- Born: 1936 Ioannina, Greece
- Died: 11 March 2021 (aged 84) Athens, Greece
- Occupations: Composer, lyricist and songwriter

= Takis Mousafiris =

Greek composer, lyricist and songwriter (1936–2021)

Takis Mousafiris (Τάκης Μουσαφίρης; 1936 – 11 March 2021) was a Greek composer, lyricist and songwriter. He collaborated with several notable Greek singers such as Stratos Dionysiou, Dimitris Mitropanos, Rita Sakellariou and Tolis Voskopoulos, among others. He sometimes used two pseudonyms for his works, Antonis Zannas (Αντώνης Ζάννας) and Nikos Michael (Νίκος Μιχαήλ).

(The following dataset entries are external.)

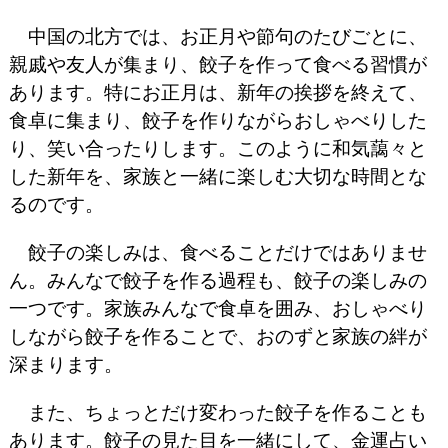
中国の北方では、お正月や節句のたびごとに、
親戚や友人が集まり、餃子を作って食べる習慣が
あります。特にお正月は、新年の挨拶を終えて、
食卓に集まり、餃子を作りながらおしゃべりした
り、笑い合ったりします。このように和気藹々と
した新年を、家族と一緒に楽しむ大切な時間とな
るのです。
餃子の楽しみは、食べることだけではありませ
ん。みんなで餃子を作る過程も、餃子の楽しみの
一つです。家族みんなで食卓を囲み、おしゃべり
しながら餃子を作ることで、おのずと家族の絆が
深まります。
また、ちょっとだけ変わった餃子を作ることも
あります。餃子の見た目を一緒にして、金運占い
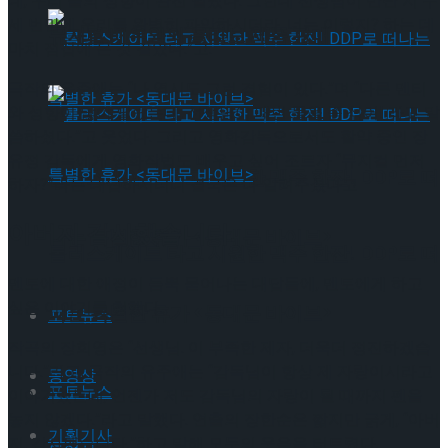
데, 우리 둘의 성향이 완전 달랐다. 그런데 선생님이 만난 지 두
세 번만에 우리를 완벽히 파악하시더라. 너는 이렇지? 하는 데
뮤지컬 배우와의 콜라보 제품 판매
마치 점집에 온 것 같았다.”고.
극작의 유주애는 “나 역시도 그런 경험이 있다.”며 “다른 멘티
와 성향이 많이 달랐는데, 선생님이 매번 둘을 좀 섞어! 라고 말
씀하셨다.”고 웃었다. 그리고 영화감독으로서도 활약 중인 장
유정 감독에게 영화작법도 배우고 싶어 조르자 “뮤지컬 먼저
롤러스케이트 타고 시원한 맥주 한잔! DDP로 떠
하자?”라는 대답하시더니 결국은 다 알려주셨다고
아버지 감사했습니다.
나는 특별한 휴가 <동대문 바이브>
롤러스케이트 타고 시원한 맥주 한잔! DDP로 떠
멘토에 대한 애정이 듬뿍 묻어나는 대답들에, 멘토에게 하고
싶은 이야기를 청했다.
나는 특별한 휴가 <동대문 바이브>
포토뉴스
작곡의 장희영은 “선생님. 이 부족한 제자, 더욱더 정진하겠습
니다.”라고, 극작의 유주애는 “감독님이 항상 제 자랑이시라고
동영상
포토뉴스
이야기했는데, 언젠가 저도 감독님의 자랑이 될 때까지 펜을
놓지 않겠다.”라고 말했다. 연출의 장한순은 짧지만 굵게, “아버
기획기사
지, 감사했습니다.”하고 말해 모두의 웃음을 터트렸다.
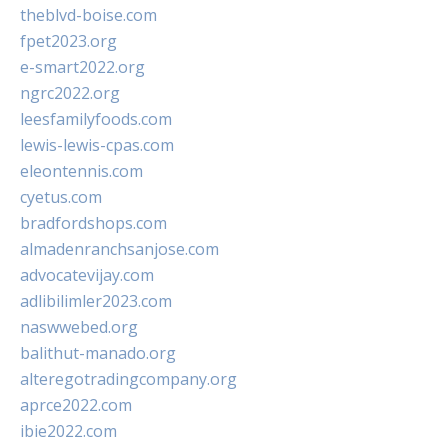
theblvd-boise.com
fpet2023.org
e-smart2022.org
ngrc2022.org
leesfamilyfoods.com
lewis-lewis-cpas.com
eleontennis.com
cyetus.com
bradfordshops.com
almadenranchsanjose.com
advocatevijay.com
adlibilimler2023.com
naswwebed.org
balithut-manado.org
alteregotradingcompany.org
aprce2022.com
ibie2022.com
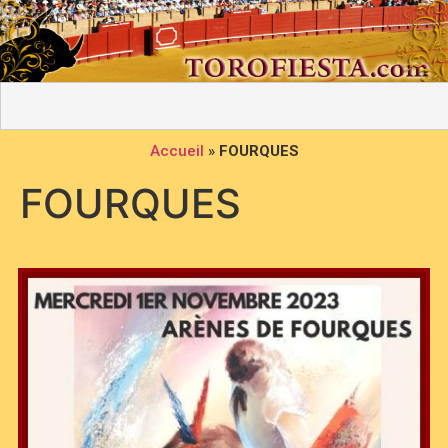
Accueil
»
FOURQUES
FOURQUES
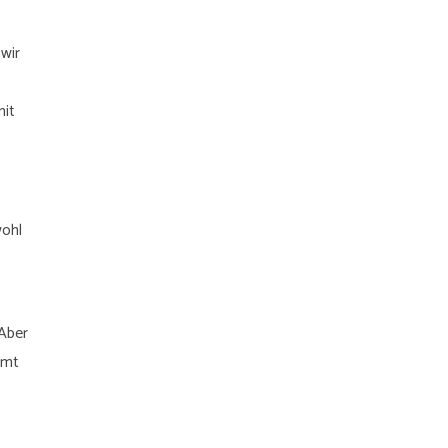
wir
nit
wohl
 Aber
mmt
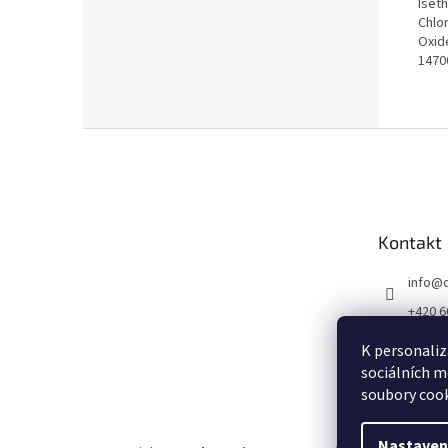
Iset
Chlo
Oxide
14700
Z
á
p
a
t
Kontakt
í
info
@
+420 6
K personaliz
sociálních m
soubory cook
Nastaven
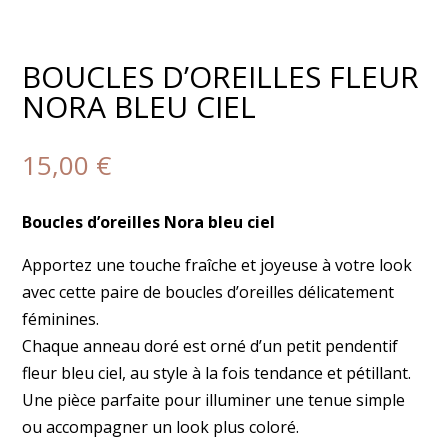
BOUCLES D’OREILLES FLEUR
NORA BLEU CIEL
15,00
€
Boucles d’oreilles Nora bleu ciel
Apportez une touche fraîche et joyeuse à votre look
avec cette paire de boucles d’oreilles délicatement
féminines.
Chaque anneau doré est orné d’un petit pendentif
fleur bleu ciel, au style à la fois tendance et pétillant.
Une pièce parfaite pour illuminer une tenue simple
ou accompagner un look plus coloré.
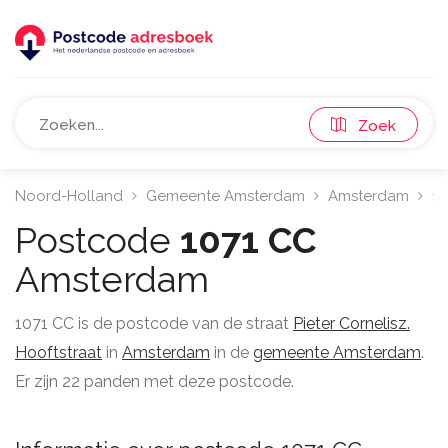
Zoek
Noord-Holland
Gemeente Amsterdam
Amsterdam
10
Postcode
1071 CC
Amsterdam
1071 CC is de postcode van de straat
Pieter Cornelisz.
Hooftstraat
in
Amsterdam
in de
gemeente Amsterdam
.
Er zijn 22 panden met deze postcode.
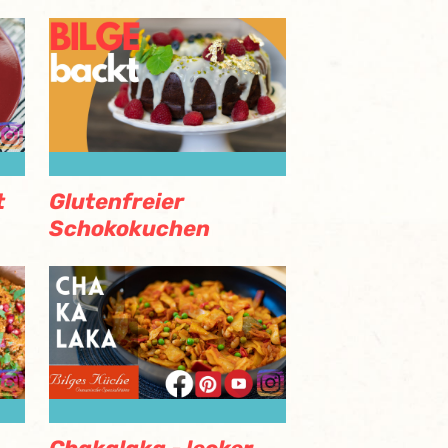
t
Glutenfreier
Schokokuchen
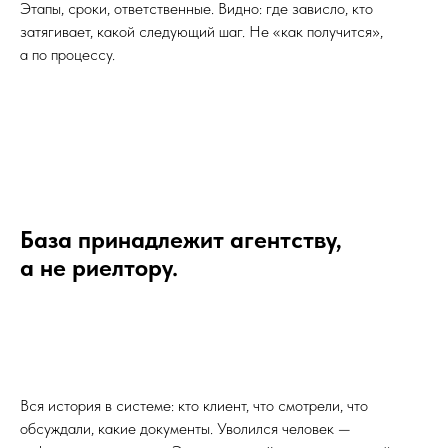
Этапы, сроки, ответственные. Видно: где зависло, кто
затягивает, какой следующий шаг. Не «как получится»,
а по процессу.
База принадлежит агентству,
а не риелтору.
Вся история в системе: кто клиент, что смотрели, что
обсуждали, какие документы. Уволился человек —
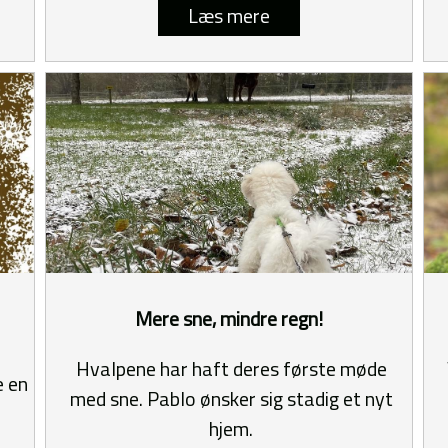
Læs mere
Mere sne, mindre regn!
Hvalpene har haft deres første møde
e en
med sne. Pablo ønsker sig stadig et nyt
hjem.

Mousafiris was born in 1936 in Ioannina, Greece, although he later moved to Athens, feeling great affinity for both cities. His father was from Kalarrytes, while his mother was from Syrrako. Mousafiris was an ethnic Aromanian, with his parents originating from ethnic Aromanian villages. Mousafiris stated on an interview that traditional Aromanian music influenced him and that both of his parents played musical instruments.

Mousafiris died on 11 March 2021 at the age of 84 from a cancer he had been fighting against for 6 months. He had been diagnosed with COVID-19 shortly before and managed to recover from it prior to his death, according to a statement from Mousafiris' family. He was buried on 13 March in his birthplace, Ioannina.